--- Data in this exercise Enclosed Below ---
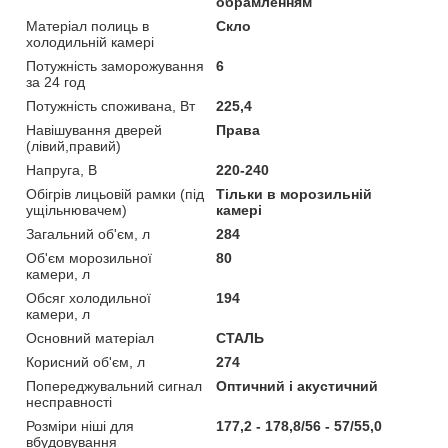
обрамленням
Матеріал полиць в
Скло
холодильній камері
Потужність заморожування
6
за 24 год
Потужність споживана, Вт
225,4
Навішування дверей
Права
(лівий,правий)
Напруга, В
220-240
Обігрів лицьовій рамки (під
Тільки в морозильній
ущільнювачем)
камері
Загальний об'єм, л
284
Об'єм морозильної
80
камери, л
Обсяг холодильної
194
камери, л
Основний матеріал
СТАЛЬ
Корисний об'єм, л
274
Попереджувальний сигнал
Оптичний і акустичний
несправності
Розміри ніші для
177,2 - 178,8/56 - 57/55,0
вбудовування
--- End of Enclosed Data in this exercise ---
● What to do
Show all lines above that contain "Потужність".

● The answer
Потужність заморожування
Потужність споживана, Вт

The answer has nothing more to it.